We got a pound of salmon filet. When we get salmon filet, I always ask for the head portion because it includes the belly meat or “harasu” はらす (thin and oily). I usually separate this portion from the rest of the salmon so the two sections are of even thickness. Besides, the belly portion makes a good small appetizer. We had the rest of the salmon for dinner. (Diversion alert: for some reason the fish fillets sold here are not scaled. Maybe people don’t eat the skin? So however I cook the fish my first step in preparation is scaling them.)
I marinated the belly portion in “Yuuan-ji” 祐庵地 (soy sauce, mirin and sake in equal amounts) in a Ziploc bag for 30 minutes. I cut the belly into two pieces (one for me and the other for my wife) and skewered them using long flat metal skewers for Yakitori we got from Kappabashi 合羽橋 on our recent trip to Japan.
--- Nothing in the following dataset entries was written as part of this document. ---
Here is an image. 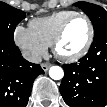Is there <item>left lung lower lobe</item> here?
<instances>
[{
  "label": "left lung lower lobe",
  "mask_w": 107,
  "mask_h": 107,
  "mask_svg": "<svg viewBox=\"0 0 107 107\" xmlns=\"http://www.w3.org/2000/svg\"><path fill=\"white\" fill-rule=\"evenodd\" d=\"M60 92L70 107L107 105V31L94 36L89 52L78 63L65 64Z\"/></svg>",
  "instance_id": "left-lung-lower-lobe-1"
}]
</instances>
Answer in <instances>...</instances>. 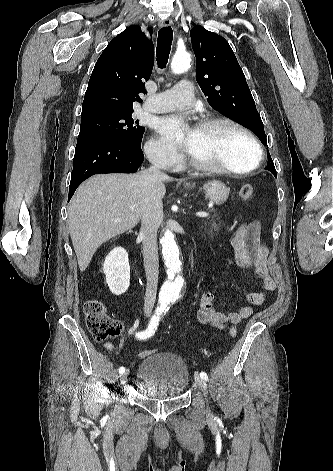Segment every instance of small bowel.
<instances>
[{
  "instance_id": "1",
  "label": "small bowel",
  "mask_w": 333,
  "mask_h": 471,
  "mask_svg": "<svg viewBox=\"0 0 333 471\" xmlns=\"http://www.w3.org/2000/svg\"><path fill=\"white\" fill-rule=\"evenodd\" d=\"M261 227L256 221L244 224L237 229L231 238L230 244L233 250L234 261L241 268L252 269L260 280L262 292H248L244 300L249 305L241 306L237 311L224 313L214 306L215 296L210 291L202 293L199 301L197 319L202 325L223 330L227 324H239L253 314L252 306H260L264 303L266 293L275 290L276 283L269 275L267 258L268 249L260 240ZM108 351L114 347L110 342L104 344Z\"/></svg>"
}]
</instances>
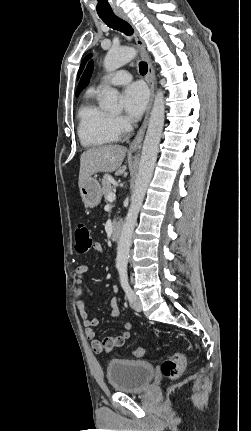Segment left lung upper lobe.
<instances>
[{
    "label": "left lung upper lobe",
    "mask_w": 251,
    "mask_h": 431,
    "mask_svg": "<svg viewBox=\"0 0 251 431\" xmlns=\"http://www.w3.org/2000/svg\"><path fill=\"white\" fill-rule=\"evenodd\" d=\"M90 57H91V55L89 54L88 56H86V57L83 59V61H82V63H81V66H80V69H79V72H78V77H79V75L81 74V72H82V70H83V68H84V66H85V64H86V62H87V60H88Z\"/></svg>",
    "instance_id": "5c2ea615"
}]
</instances>
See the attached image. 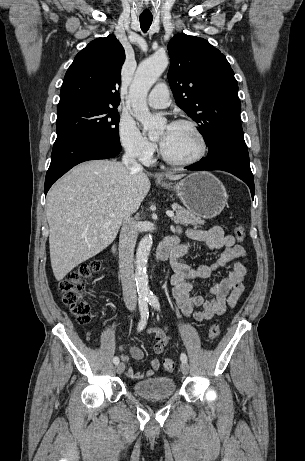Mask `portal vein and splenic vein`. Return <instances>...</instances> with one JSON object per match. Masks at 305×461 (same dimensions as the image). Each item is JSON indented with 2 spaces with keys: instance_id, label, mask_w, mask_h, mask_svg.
<instances>
[{
  "instance_id": "18ae733b",
  "label": "portal vein and splenic vein",
  "mask_w": 305,
  "mask_h": 461,
  "mask_svg": "<svg viewBox=\"0 0 305 461\" xmlns=\"http://www.w3.org/2000/svg\"><path fill=\"white\" fill-rule=\"evenodd\" d=\"M166 215H167L168 217H170V218H174V217H175V215H174V213H173L172 211H166ZM110 217H114V215L111 214Z\"/></svg>"
}]
</instances>
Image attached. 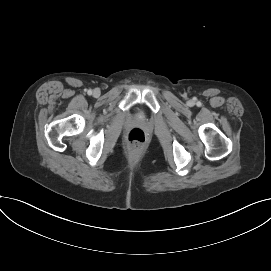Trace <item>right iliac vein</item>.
Segmentation results:
<instances>
[{"instance_id":"1","label":"right iliac vein","mask_w":271,"mask_h":271,"mask_svg":"<svg viewBox=\"0 0 271 271\" xmlns=\"http://www.w3.org/2000/svg\"><path fill=\"white\" fill-rule=\"evenodd\" d=\"M93 95L97 97L99 95V90L95 89Z\"/></svg>"}]
</instances>
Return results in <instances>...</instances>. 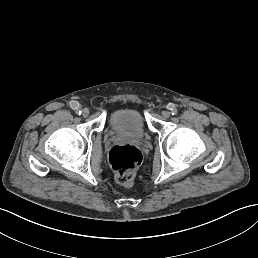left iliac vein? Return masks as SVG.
<instances>
[{"label":"left iliac vein","mask_w":258,"mask_h":258,"mask_svg":"<svg viewBox=\"0 0 258 258\" xmlns=\"http://www.w3.org/2000/svg\"><path fill=\"white\" fill-rule=\"evenodd\" d=\"M163 116H164L165 118H168V117L170 116V113H169L168 111H165V112L163 113Z\"/></svg>","instance_id":"left-iliac-vein-1"}]
</instances>
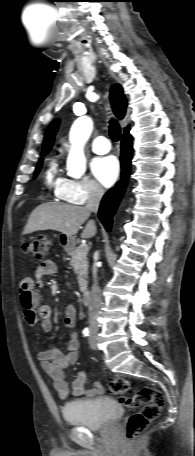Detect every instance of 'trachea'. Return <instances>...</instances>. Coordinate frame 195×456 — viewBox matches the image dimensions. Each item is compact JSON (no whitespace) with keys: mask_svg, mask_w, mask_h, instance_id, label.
I'll list each match as a JSON object with an SVG mask.
<instances>
[{"mask_svg":"<svg viewBox=\"0 0 195 456\" xmlns=\"http://www.w3.org/2000/svg\"><path fill=\"white\" fill-rule=\"evenodd\" d=\"M109 135L114 142L118 141L121 137V129L115 119L110 120Z\"/></svg>","mask_w":195,"mask_h":456,"instance_id":"obj_1","label":"trachea"}]
</instances>
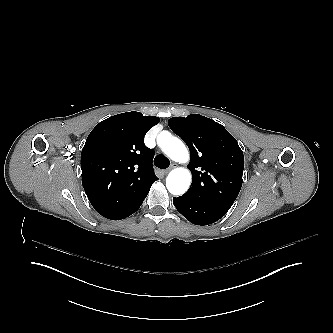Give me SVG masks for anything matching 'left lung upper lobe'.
Instances as JSON below:
<instances>
[{
	"label": "left lung upper lobe",
	"mask_w": 333,
	"mask_h": 333,
	"mask_svg": "<svg viewBox=\"0 0 333 333\" xmlns=\"http://www.w3.org/2000/svg\"><path fill=\"white\" fill-rule=\"evenodd\" d=\"M168 124L191 153L192 183L183 196L230 208L240 192L244 169L236 139L221 124L198 114L173 117Z\"/></svg>",
	"instance_id": "1"
}]
</instances>
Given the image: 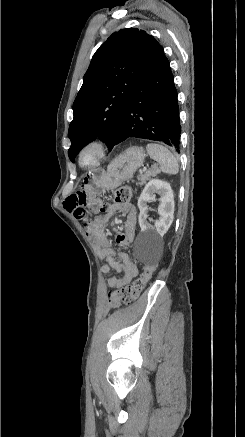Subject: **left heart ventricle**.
<instances>
[{
    "instance_id": "obj_1",
    "label": "left heart ventricle",
    "mask_w": 245,
    "mask_h": 437,
    "mask_svg": "<svg viewBox=\"0 0 245 437\" xmlns=\"http://www.w3.org/2000/svg\"><path fill=\"white\" fill-rule=\"evenodd\" d=\"M93 154L91 152H87L84 154L83 156V161L84 162H89L92 159Z\"/></svg>"
}]
</instances>
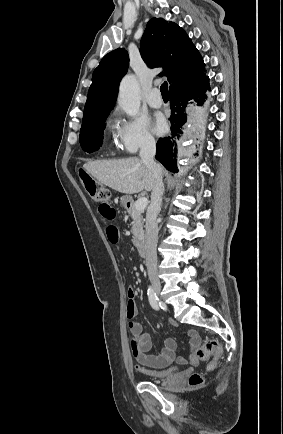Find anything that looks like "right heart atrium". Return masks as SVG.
Wrapping results in <instances>:
<instances>
[{
  "instance_id": "d8ad5b80",
  "label": "right heart atrium",
  "mask_w": 283,
  "mask_h": 434,
  "mask_svg": "<svg viewBox=\"0 0 283 434\" xmlns=\"http://www.w3.org/2000/svg\"><path fill=\"white\" fill-rule=\"evenodd\" d=\"M117 147L128 154L154 145L148 121L141 116L119 118L116 122Z\"/></svg>"
}]
</instances>
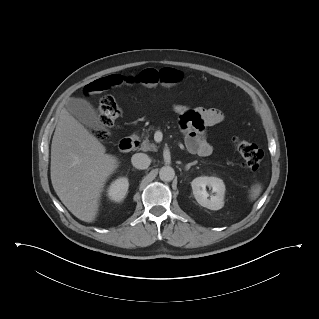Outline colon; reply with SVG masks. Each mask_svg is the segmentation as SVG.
Here are the masks:
<instances>
[{"mask_svg":"<svg viewBox=\"0 0 319 319\" xmlns=\"http://www.w3.org/2000/svg\"><path fill=\"white\" fill-rule=\"evenodd\" d=\"M120 114V107L112 96L101 98L98 110L99 125L94 131L96 137L101 140L106 139L108 128L114 124ZM234 145L243 157L246 166L252 171H257L264 156L262 150L257 145L239 138L234 139Z\"/></svg>","mask_w":319,"mask_h":319,"instance_id":"1","label":"colon"}]
</instances>
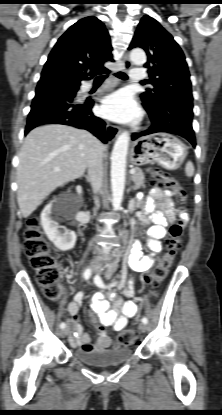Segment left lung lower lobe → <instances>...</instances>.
<instances>
[{"label":"left lung lower lobe","mask_w":222,"mask_h":415,"mask_svg":"<svg viewBox=\"0 0 222 415\" xmlns=\"http://www.w3.org/2000/svg\"><path fill=\"white\" fill-rule=\"evenodd\" d=\"M174 98L180 100V107L173 114H162V109L169 106ZM193 97L191 84L176 83L172 87H165L160 92L156 106H144L151 118L152 125L145 131L135 133L132 138L149 135L158 132H166L179 135L196 146L194 131L192 128Z\"/></svg>","instance_id":"left-lung-lower-lobe-1"}]
</instances>
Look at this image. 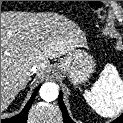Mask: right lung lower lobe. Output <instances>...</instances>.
<instances>
[{
    "label": "right lung lower lobe",
    "mask_w": 123,
    "mask_h": 123,
    "mask_svg": "<svg viewBox=\"0 0 123 123\" xmlns=\"http://www.w3.org/2000/svg\"><path fill=\"white\" fill-rule=\"evenodd\" d=\"M39 88H37L35 90V92L32 94V97L30 98L29 102L26 104L25 108L23 109V111L14 116L13 118H10V119H1V123H27V115H28V111H29V108L30 106L32 105L33 103V100L35 98V95L37 93Z\"/></svg>",
    "instance_id": "98d812e1"
}]
</instances>
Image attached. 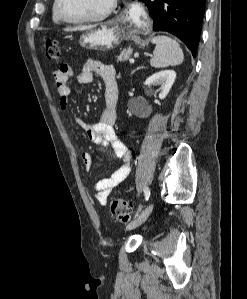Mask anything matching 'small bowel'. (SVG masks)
<instances>
[{"instance_id": "small-bowel-1", "label": "small bowel", "mask_w": 247, "mask_h": 299, "mask_svg": "<svg viewBox=\"0 0 247 299\" xmlns=\"http://www.w3.org/2000/svg\"><path fill=\"white\" fill-rule=\"evenodd\" d=\"M73 75L72 68L66 64H62L53 75L55 87L60 96V106L63 110L68 107L70 95L69 79ZM96 75L101 77L105 84V107L102 110L100 121L98 123H90L80 117H75L73 122L77 127L83 129L88 137L97 145L105 148L111 146L116 155L123 160L122 164L109 177L99 179L93 184V191L98 203L105 205L113 189L128 176L131 156L113 130L119 98L114 68L102 62L90 60L84 65L76 78L80 84H90ZM81 159L84 169L90 171L93 166L91 155L84 151L81 154Z\"/></svg>"}]
</instances>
The new skewers made my job much easier since they are long enough to span the length of the baking dish I use in the toaster oven (the ones we had before were too short). I grilled the meat side first and then the skin side to make the skin really crispy. I served this with daikon namasu 大根なます garnished with tobiko roe and slices of my Japanese cucumber pickles.
The second dish shown below is also grilled in the toaster oven. Whenever we get bone-in split chicken breast, I separate the tenderloins from the breast meat. I used two tenderloins for this appetizer (I used the rest of the breasts for chicken paillard). The tenderloins were soaked in sake (mostly to help preserve the meat). I skewered and lightly salted the tenderloins. Then, using the same type of flat metal skewers I used to grill the fish. I grilled the chicken on both sides in the toaster oven. When the meat was almost done, I smeared on some umeboshi 梅干し sauce (I removed the meat of umeboshi – I still have my mother’s home made – placed it in a Japanese Suribachi 擂鉢 mortar added mirin and ground it to paste). I grilled for 30 seconds more (mostly to warm up the sauce). I served it garnished it with chopped perilla from our herb garden.
These are nothing new but they are really good appetizers for sake. We had the rest of the salmon (pan fried and then finished in the oven with crispy skin) and rice for dinner.